We will also add more explanation with regards to equivariance and invariance. We appreciate the in-depth review and are happy to answer more questions!

We thank the reviewer for their time and positive feedback! We will add the Hemerik and Goeman reference mentioned, thank you.

About some of the weaknesses discussed:

From our empirical results, the power of our constrained and unconstrained test is as low as 2.2e-308 — in the cases of rejecting the null hypothesis, the p-value derived is less than 2.2e-308. (See Figure 5, 6, 7 in the Appendix.) In particular, in the best case where $\theta_1 = \theta_2$, then the power will be exp(- # hidden units).

The test could have trivial power in the case where the learning algorithms are constant functions, then the p-values will be non-significant for any initializations even if they are non-independent. However, this would never occur in practice for any non-trivially trained language model, and our tests have strong power for the wide array of language models we evaluate.
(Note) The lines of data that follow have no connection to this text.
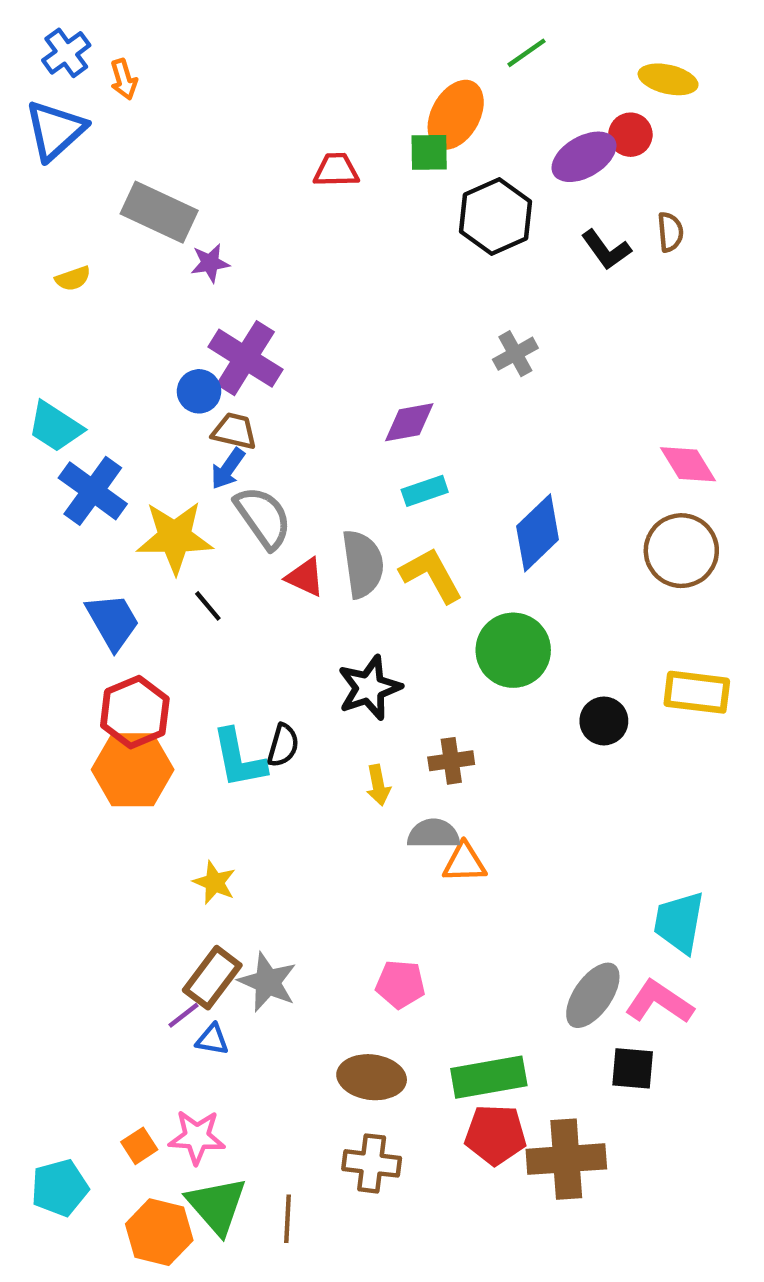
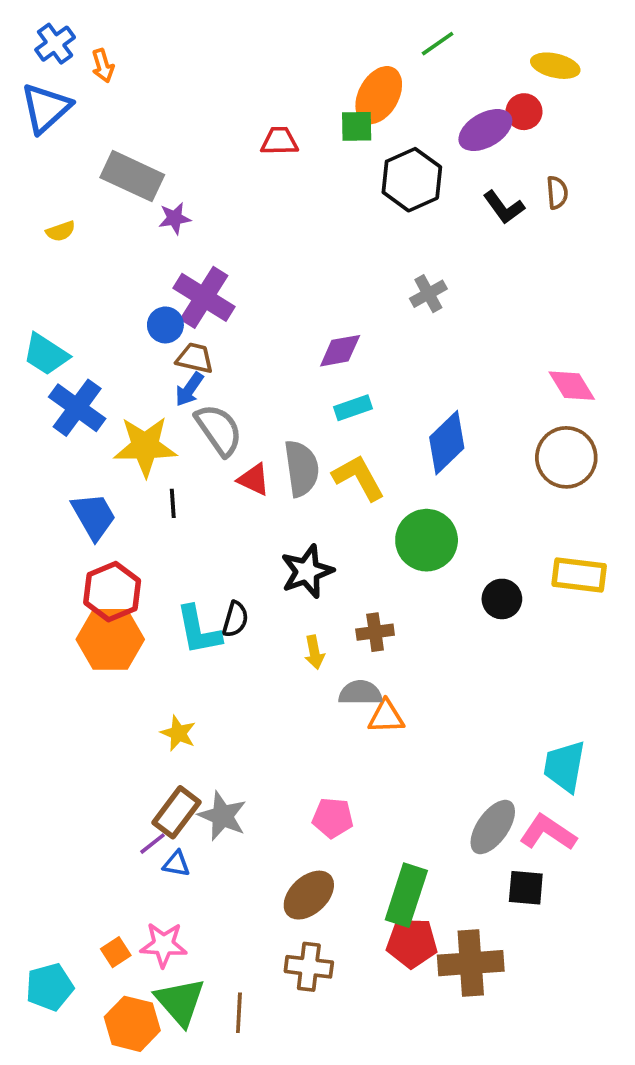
black line: (208, 606) -> (173, 503), turned 36
brown ellipse: (372, 1077) -> (309, 895), turned -50
green rectangle: (489, 1077) -> (406, 895), turned -62

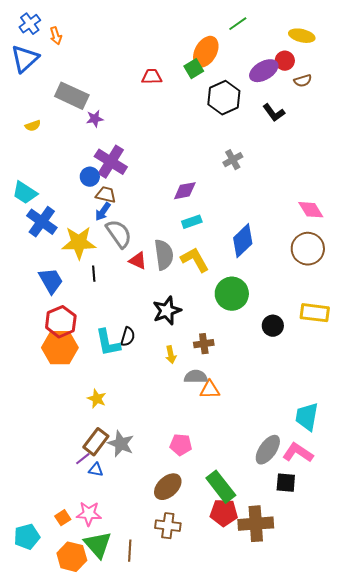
green square: (357, 126) -> (194, 69), turned -30
brown semicircle: (557, 193) -> (303, 81), moved, turned 78
green rectangle: (406, 895) -> (221, 487), turned -56

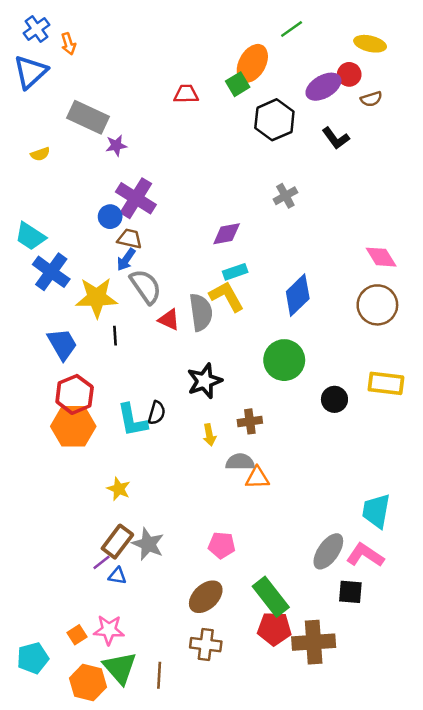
yellow L-shape: (195, 260) -> (227, 296), moved

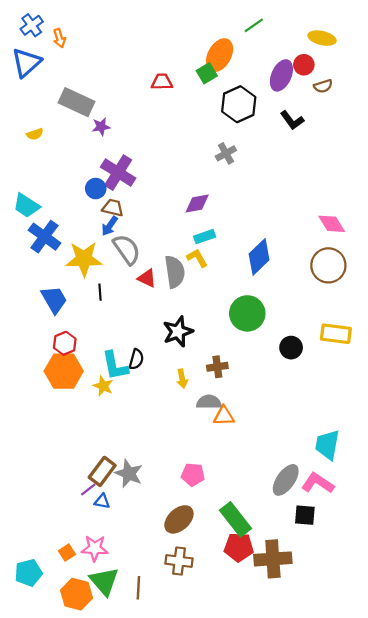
purple ellipse: (323, 87) -> (281, 75), turned -36
gray cross: (285, 196) -> (226, 153), moved
yellow L-shape: (227, 296) -> (197, 258), size x0.7
red hexagon: (75, 394) -> (65, 343), size x0.7
yellow star: (119, 489) -> (103, 386), moved

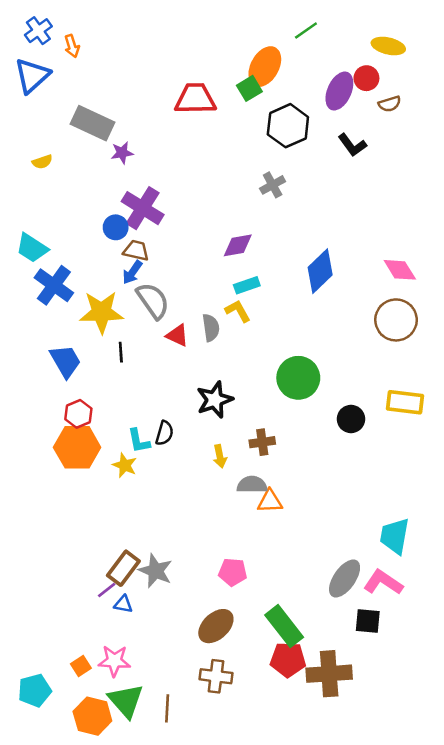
red trapezoid: (162, 82) -> (195, 99), size x1.6
blue diamond: (259, 257) -> (320, 271), moved
gray semicircle: (175, 272) -> (211, 328), size x0.7
cyan L-shape: (115, 366) -> (139, 441), size x0.7

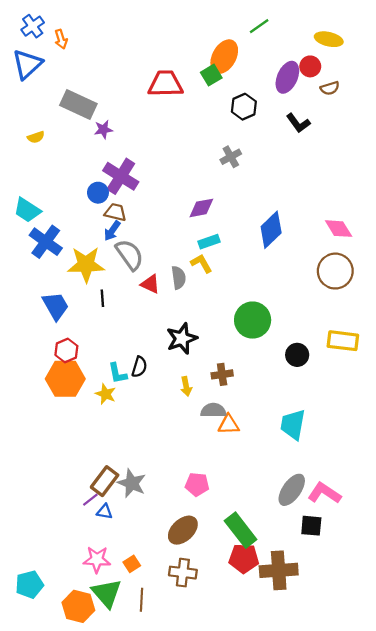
black hexagon: (288, 126) -> (244, 107), size x0.7
cyan trapezoid: (395, 536) -> (293, 425), moved
orange square: (81, 666) -> (132, 564), moved

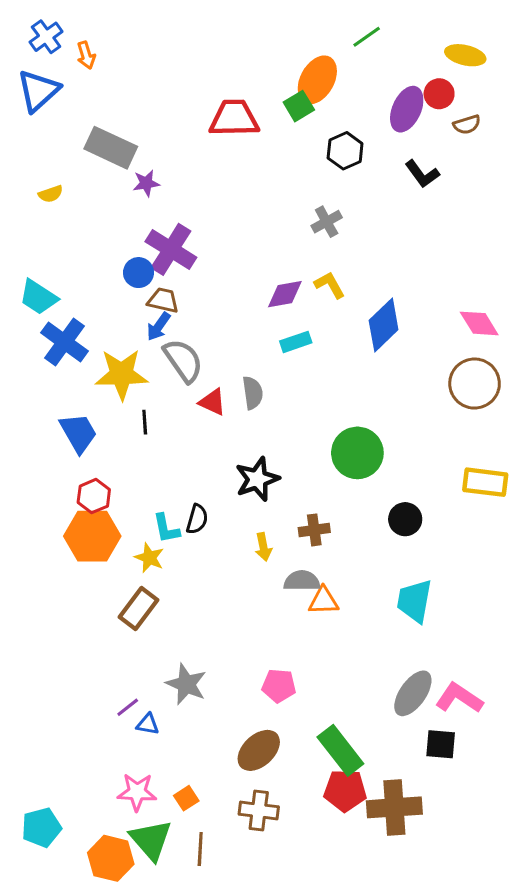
yellow L-shape: (201, 263) -> (330, 285), moved
black circle: (297, 355) -> (405, 519), moved
brown rectangle: (105, 481) -> (139, 609), moved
We agree that the "in general" does a lot of work, so we only make our claims here via experimental results. We are happy to amend our writing to better calibrate to your feedback

"For the retraining and distilling test": The unconstrained test is robust to permutations --- permuting the hidden units before and after the MLP (or if we permute the entire model) and distilling the permuted model would not change the efficacy of the test, as the gate and up projection matrices would need to share that original permutation.

We will also apply the edits from "Other Comments or Suggestions." We are happy to answer more questions and appreciate the in-depth response!